Purpose of review: Training in percutaneous nephrolithotomy (PCNL) necessitates the trainee to climb the steep learning curve of this procedure sequentially. The initial steps of the process should be the acquisition of the necessary skills in a nonintimidating skills lab. We review the current scenario of the training in PCNL and advocate the means that may improve the overall patient care.

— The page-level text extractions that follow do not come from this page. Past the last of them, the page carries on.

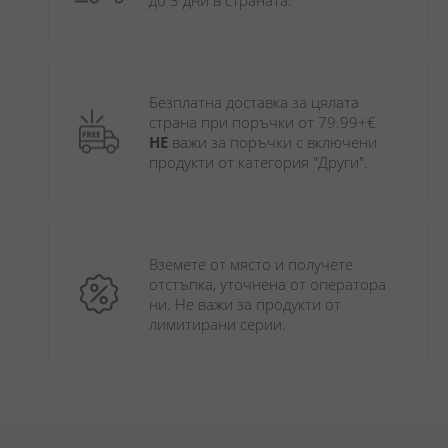
до 3 дни в страната.
Безплатна доставка за цялата 
страна при поръчки от 79.99+€ 
НЕ
 важи за поръчки с включени 
продукти от категория "Други". 
Вземете от място и получете 
отстъпка, уточнена от оператора 
ни. Не важи за продукти от 
лимитирани серии.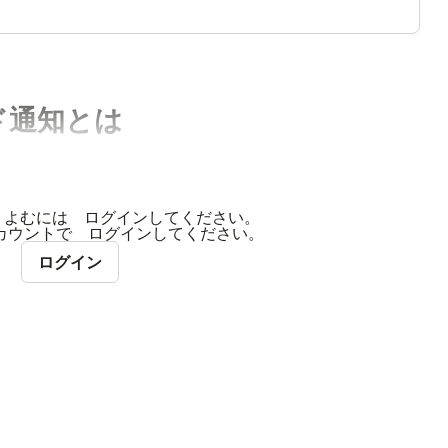
ド通知とは
 よむには ログインしてください。
 アカウントで ログインしてください。
ログイン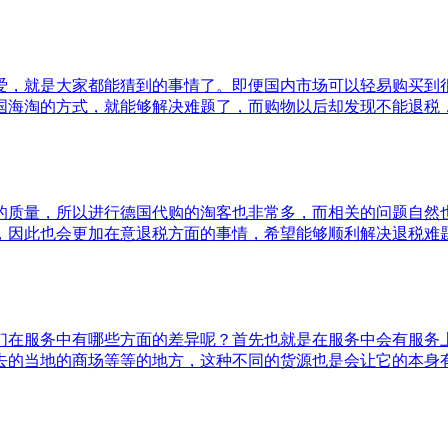
爱，就是大家都能猜到的事情了。即便国内市场可以轻易购买到
国海淘的方式，就能够解决难题了，而购物以后却发现不能退税
的质量，所以进行德国代购的淘客也非常多，而相关的问题自然
，因此也会更加在意退税方面的事情，希望能够顺利解决退税难
们在服务中有哪些方面的差异呢？首先也就是在服务中会有服务
去的当地的商场等等的地方，这种不同的货源也是会让它的本身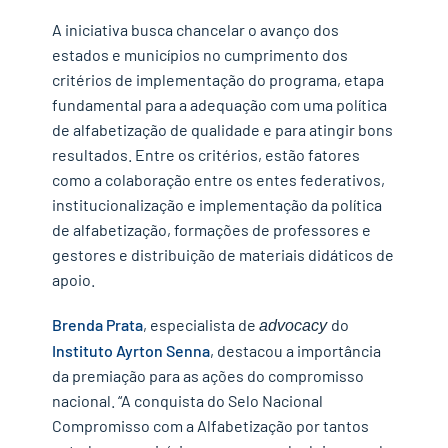
A iniciativa busca chancelar o avanço dos
estados e municípios no cumprimento dos
critérios de implementação do programa, etapa
fundamental para a adequação com uma política
de alfabetização de qualidade e para atingir bons
resultados. Entre os critérios, estão fatores
como a colaboração entre os entes federativos,
institucionalização e implementação da política
de alfabetização, formações de professores e
gestores e distribuição de materiais didáticos de
apoio.
Brenda Prata
, especialista de
do
advocacy
Instituto Ayrton Senna
, destacou a importância
da premiação para as ações do compromisso
nacional.
“A conquista do Selo Nacional
Compromisso com a Alfabetização por tantos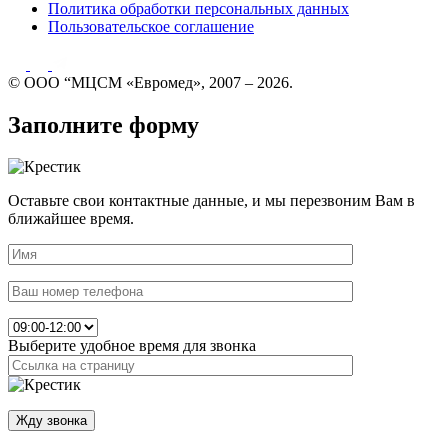
Политика обработки персональных данных
Пользовательское соглашение
© ООО “МЦСМ «Евромед», 2007 – 2026.
Заполните форму
Оставьте свои контактные данные, и мы перезвоним Вам в
ближайшее время.
Выберите удобное время для звонка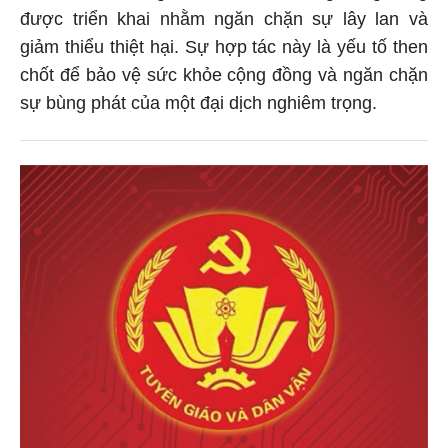
được triển khai nhằm ngăn chặn sự lây lan và
giảm thiểu thiệt hại. Sự hợp tác này là yếu tố then
chốt để bảo vệ sức khỏe cộng đồng và ngăn chặn
sự bùng phát của một đại dịch nghiêm trọng.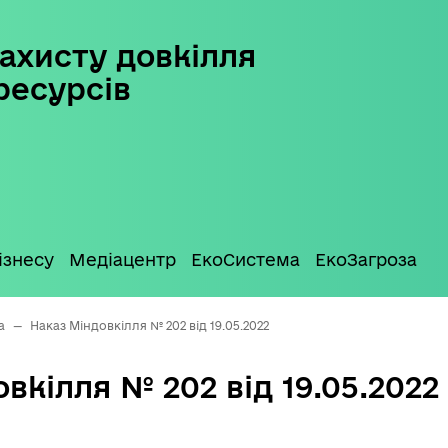
ахисту довкілля
ресурсів
ізнесу
Медіацентр
ЕкоСистема
ЕкоЗагроза
а
—
Наказ Міндовкілля № 202 від 19.05.2022
вкілля № 202 від 19.05.2022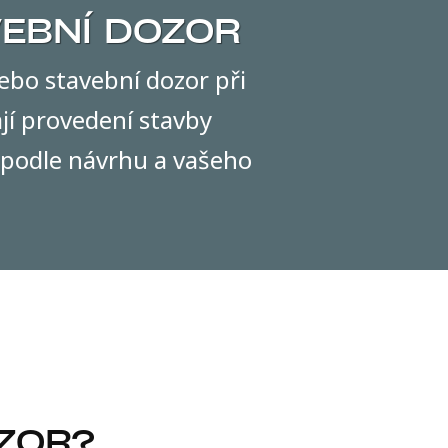
VEBNÍ DOZOR
ebo stavební dozor při
jí provedení stavby
í podle návrhu a vašeho
OZOR?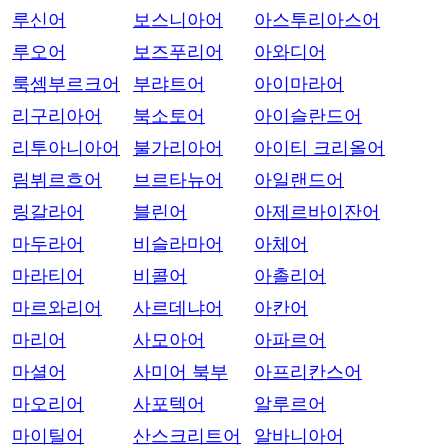
루신어
보스니아어
아스투리아스어
루오어
보즈푸리어
아와디어
룩셈부르크어
부랴트어
아이마라어
리구리아어
북소토어
아이슬란드어
리투아니아어
불가리아어
아이티 크리올어
림뷔르흐어
브르타뉴어
아일랜드어
링갈라어
블린어
아제르바이잔어
마두라어
비슬라마어
아체어
마라티어
비콜어
아촐리어
마르와리어
사르데냐어
아칸어
마리어
사모아어
아파르어
마셜어
사미어 북부
아프리칸스어
마오리어
사포텍어
알루르어
마이틸어
산스크리트어
알바니아어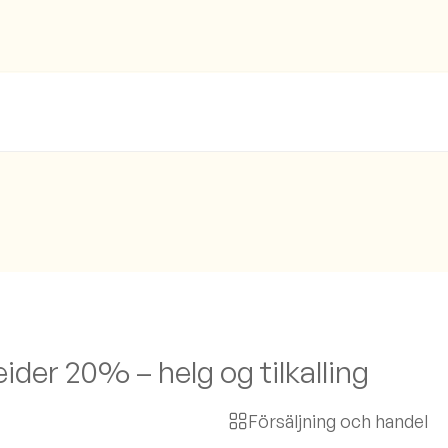
der 20% – helg og tilkalling
Försäljning och handel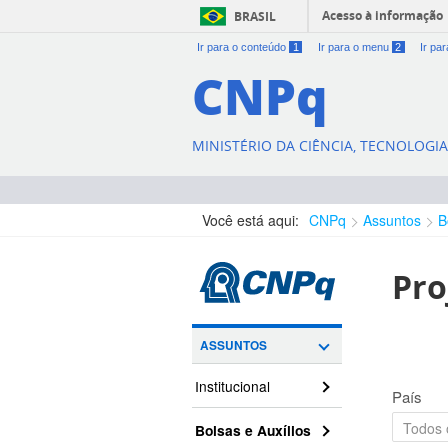
Acesso à informação
BRASIL
Ir para o conteúdo
1
Ir para o menu
2
Ir pa
CNPq
MINISTÉRIO DA CIÊNCIA, TECNOLOGI
Você está aqui:
CNPq
Assuntos
B
Pro
ASSUNTOS
Institucional
País
Bolsas e Auxílios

Recent findings: The training involves a comprehensive development of the trainee. Initial process starts with the cognitive skills update through conferences and observing peers do the procedure. Rapid prototyping could be useful for resident education. The benefits of three-dimensional stereolithographic biomodeling produced from computed tomography data may aid in achieving optimal access. Skills lab involving wet and dry lab reinforce the cognitive skills. The advantage of live anesthetized porcine model is it being a more realistic model and assessment tool. The specific advantage of the dry lab simulator is of repetitive tasking and easier setup feasibility. There is a lack of guideline for the lab setup and training. Funding, location, number of models installed, curriculum, a trained mentor, and instructor are the critical components that need to be planned in advance.
Summary: Training in PCNL starts with cognitive knowledge, reinforcement through repetitive nonpatient basic skills acquisition in wet and dry skills lab, prototyping the technique before the actual procedure, and finally supervised training under an able mentor.